# Problem description
This exercise calls for every record to be returned exactly, with pictures removed.

# Extracted entries

*** Block opens ***

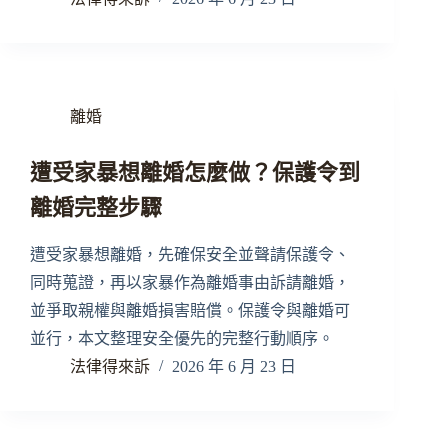
離婚
遭受家暴想離婚怎麼做？保護令到
離婚完整步驟
遭受家暴想離婚，先確保安全並聲請保護令、
同時蒐證，再以家暴作為離婚事由訴請離婚，
並爭取親權與離婚損害賠償。保護令與離婚可
並行，本文整理安全優先的完整行動順序。
法律得來訴
2026 年 6 月 23 日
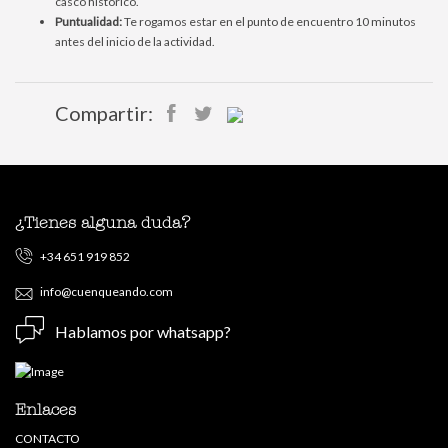
casco histórico.
Puntualidad:
Te rogamos estar en el punto de encuentro 10 minutos
antes del inicio de la actividad.
Compartir:
¿Tienes alguna duda?
+34 651 919 852
info@cuenqueando.com
Hablamos por whatsapp?
Enlaces
CONTACTO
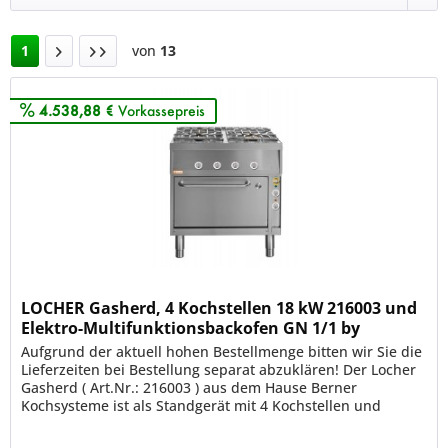
1
von
13
4.538,88 €
Vorkassepreis
LOCHER Gasherd, 4 Kochstellen 18 kW 216003 und
Elektro-Multifunktionsbackofen GN 1/1 by
BERNER Kochy
Aufgrund der aktuell hohen Bestellmenge bitten wir Sie die
Lieferzeiten bei Bestellung separat abzuklären! Der Locher
Gasherd ( Art.Nr.: 216003 ) aus dem Hause Berner
Kochsysteme ist als Standgerät mit 4 Kochstellen und
einem...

*** Block closes ***

# Exercise result
離婚
遭受家暴想離婚怎麼做？保護令到
離婚完整步驟
遭受家暴想離婚，先確保安全並聲請保護令、
同時蒐證，再以家暴作為離婚事由訴請離婚，
並爭取親權與離婚損害賠償。保護令與離婚可
並行，本文整理安全優先的完整行動順序。
法律得來訴
2026 年 6 月 23 日
casco histórico.
Puntualidad:
Te rogamos estar en el punto de encuentro 10 minutos
antes del inicio de la actividad.
Compartir:
¿Tienes alguna duda?
+34 651 919 852
info@cuenqueando.com
Hablamos por whatsapp?
Enlaces
CONTACTO
1
von
13
4.538,88 €
Vorkassepreis
LOCHER Gasherd, 4 Kochstellen 18 kW 216003 und
Elektro-Multifunktionsbackofen GN 1/1 by
BERNER Kochy
Aufgrund der aktuell hohen Bestellmenge bitten wir Sie die
Lieferzeiten bei Bestellung separat abzuklären! Der Locher
Gasherd ( Art.Nr.: 216003 ) aus dem Hause Berner
Kochsysteme ist als Standgerät mit 4 Kochstellen und
einem...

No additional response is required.